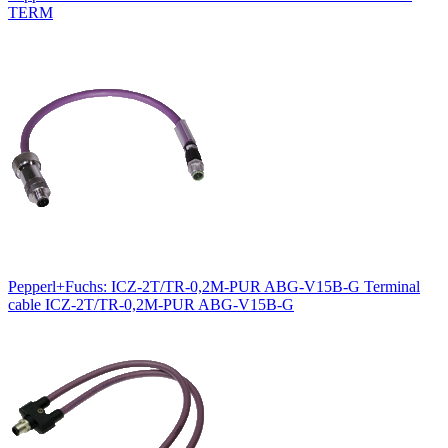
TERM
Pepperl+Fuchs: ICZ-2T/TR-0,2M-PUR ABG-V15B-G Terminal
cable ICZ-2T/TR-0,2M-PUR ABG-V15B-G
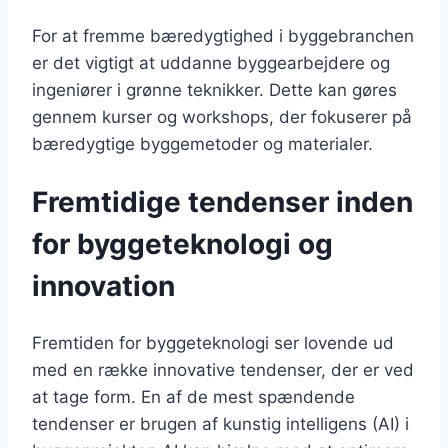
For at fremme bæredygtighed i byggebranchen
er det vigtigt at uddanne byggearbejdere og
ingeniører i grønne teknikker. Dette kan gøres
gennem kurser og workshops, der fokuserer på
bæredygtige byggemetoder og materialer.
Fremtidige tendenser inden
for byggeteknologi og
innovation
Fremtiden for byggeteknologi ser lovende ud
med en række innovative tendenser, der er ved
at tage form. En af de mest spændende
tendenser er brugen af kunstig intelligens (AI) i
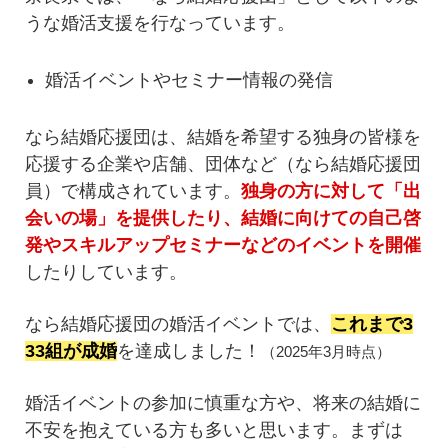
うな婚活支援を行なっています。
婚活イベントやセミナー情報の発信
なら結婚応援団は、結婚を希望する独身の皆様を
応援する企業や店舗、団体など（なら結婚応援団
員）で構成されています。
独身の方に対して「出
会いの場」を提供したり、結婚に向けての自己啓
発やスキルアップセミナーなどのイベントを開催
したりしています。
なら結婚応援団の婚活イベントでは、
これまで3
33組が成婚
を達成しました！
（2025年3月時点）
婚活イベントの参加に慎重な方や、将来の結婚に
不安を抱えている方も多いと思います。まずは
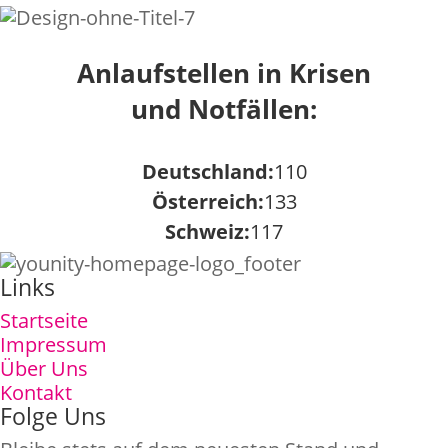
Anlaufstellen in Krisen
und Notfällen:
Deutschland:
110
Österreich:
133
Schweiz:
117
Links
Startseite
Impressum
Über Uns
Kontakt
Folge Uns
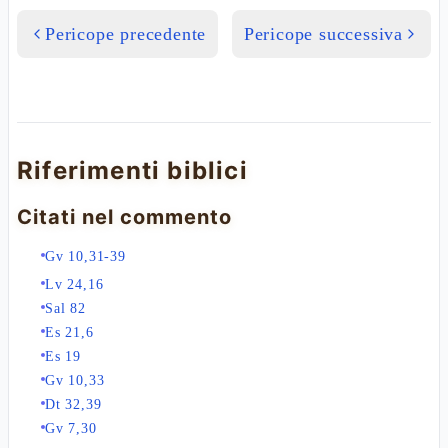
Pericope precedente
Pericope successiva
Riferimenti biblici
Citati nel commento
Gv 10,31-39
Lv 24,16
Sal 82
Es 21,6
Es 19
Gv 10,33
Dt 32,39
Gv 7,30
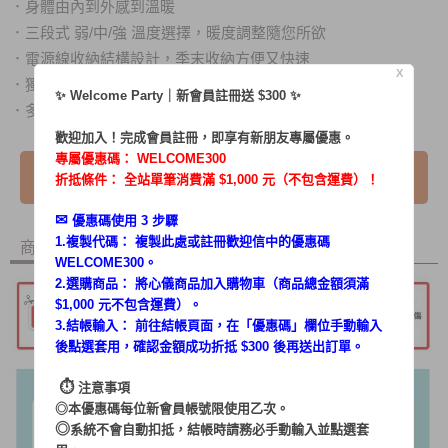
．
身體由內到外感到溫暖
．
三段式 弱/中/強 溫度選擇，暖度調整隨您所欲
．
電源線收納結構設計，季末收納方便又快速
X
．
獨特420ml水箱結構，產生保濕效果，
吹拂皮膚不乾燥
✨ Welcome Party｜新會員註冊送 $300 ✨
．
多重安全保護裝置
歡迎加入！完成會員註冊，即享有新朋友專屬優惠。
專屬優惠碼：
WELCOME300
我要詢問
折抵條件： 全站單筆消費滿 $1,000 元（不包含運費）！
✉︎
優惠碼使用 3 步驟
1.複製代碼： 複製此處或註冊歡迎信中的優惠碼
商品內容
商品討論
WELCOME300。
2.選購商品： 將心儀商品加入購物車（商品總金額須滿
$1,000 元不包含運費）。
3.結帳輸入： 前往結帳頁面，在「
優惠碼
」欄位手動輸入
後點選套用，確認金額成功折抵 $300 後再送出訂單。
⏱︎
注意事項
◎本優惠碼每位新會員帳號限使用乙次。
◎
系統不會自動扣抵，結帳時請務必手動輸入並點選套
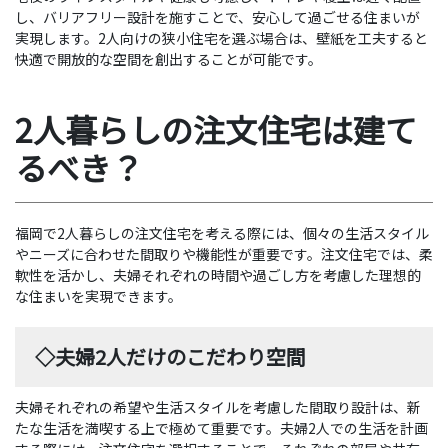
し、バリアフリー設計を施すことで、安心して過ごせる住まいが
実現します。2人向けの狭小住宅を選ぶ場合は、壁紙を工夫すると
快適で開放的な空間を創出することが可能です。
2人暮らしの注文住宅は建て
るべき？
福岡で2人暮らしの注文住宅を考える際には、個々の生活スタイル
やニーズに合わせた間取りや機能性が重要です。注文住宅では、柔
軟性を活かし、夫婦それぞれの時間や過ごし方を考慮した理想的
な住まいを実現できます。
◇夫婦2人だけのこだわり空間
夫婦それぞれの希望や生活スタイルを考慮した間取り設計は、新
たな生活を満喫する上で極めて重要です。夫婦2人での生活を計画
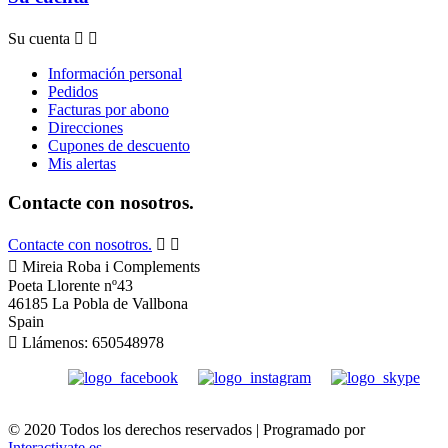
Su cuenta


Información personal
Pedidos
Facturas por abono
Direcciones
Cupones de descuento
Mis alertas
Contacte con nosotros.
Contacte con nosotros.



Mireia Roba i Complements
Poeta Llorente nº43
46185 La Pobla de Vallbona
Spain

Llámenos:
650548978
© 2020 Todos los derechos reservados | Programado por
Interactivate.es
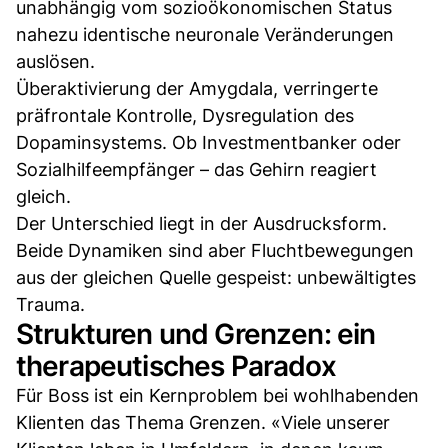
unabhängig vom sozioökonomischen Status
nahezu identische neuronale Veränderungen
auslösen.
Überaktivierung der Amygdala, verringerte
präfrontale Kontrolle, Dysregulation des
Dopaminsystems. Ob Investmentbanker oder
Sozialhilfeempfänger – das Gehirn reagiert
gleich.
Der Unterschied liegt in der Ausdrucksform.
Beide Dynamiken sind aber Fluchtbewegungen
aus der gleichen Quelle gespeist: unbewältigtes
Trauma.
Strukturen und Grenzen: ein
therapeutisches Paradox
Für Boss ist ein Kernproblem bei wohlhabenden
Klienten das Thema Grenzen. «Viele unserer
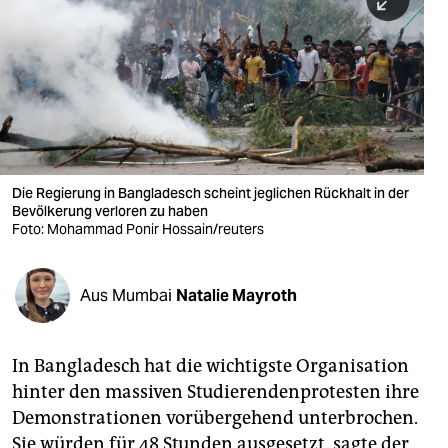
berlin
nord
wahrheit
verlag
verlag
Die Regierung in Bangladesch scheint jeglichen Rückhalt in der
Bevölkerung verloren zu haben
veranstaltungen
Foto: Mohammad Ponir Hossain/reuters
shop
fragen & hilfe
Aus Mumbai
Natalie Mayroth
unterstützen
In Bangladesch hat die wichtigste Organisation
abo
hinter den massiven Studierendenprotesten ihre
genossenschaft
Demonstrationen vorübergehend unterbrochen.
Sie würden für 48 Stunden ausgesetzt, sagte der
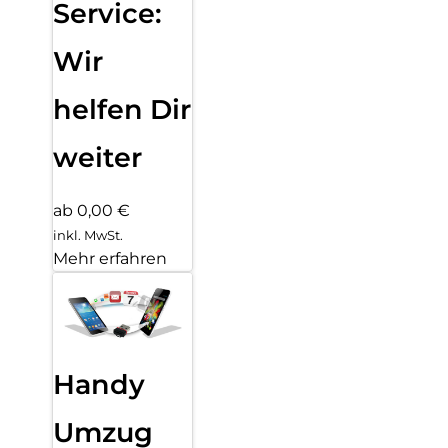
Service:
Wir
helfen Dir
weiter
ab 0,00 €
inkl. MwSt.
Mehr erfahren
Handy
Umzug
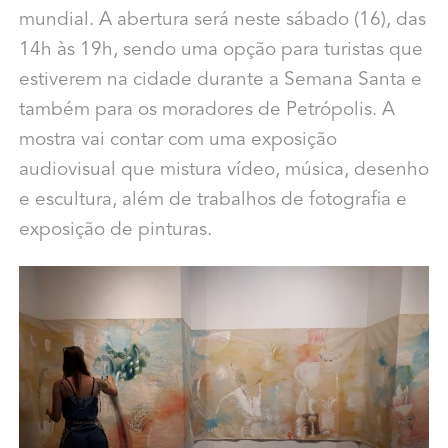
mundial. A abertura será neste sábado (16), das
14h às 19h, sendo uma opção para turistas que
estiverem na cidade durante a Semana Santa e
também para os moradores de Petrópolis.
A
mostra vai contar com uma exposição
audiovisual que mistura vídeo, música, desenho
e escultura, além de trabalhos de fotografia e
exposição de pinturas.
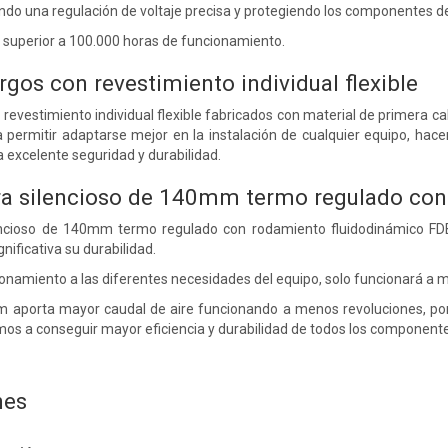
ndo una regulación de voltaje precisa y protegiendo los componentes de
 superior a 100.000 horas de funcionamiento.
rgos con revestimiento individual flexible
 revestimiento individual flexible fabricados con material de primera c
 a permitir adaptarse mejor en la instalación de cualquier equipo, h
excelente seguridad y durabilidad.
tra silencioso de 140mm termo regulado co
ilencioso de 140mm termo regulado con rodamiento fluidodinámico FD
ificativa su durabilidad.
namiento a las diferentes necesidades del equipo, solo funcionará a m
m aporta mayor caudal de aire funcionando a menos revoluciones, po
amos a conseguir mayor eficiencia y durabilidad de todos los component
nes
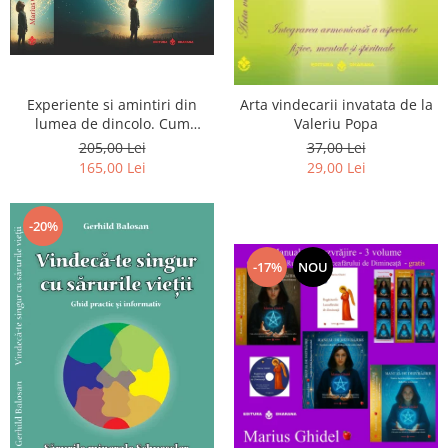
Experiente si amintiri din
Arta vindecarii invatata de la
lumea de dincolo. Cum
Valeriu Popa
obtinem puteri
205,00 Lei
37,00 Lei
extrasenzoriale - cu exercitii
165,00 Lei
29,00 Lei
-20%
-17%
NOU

» **WHAT IS BEING ASKED**: Could you tally the lines in the data that contain the string "flexible" and answer with the number alone?

» **RESULT OF THIS EXERCISE**: 2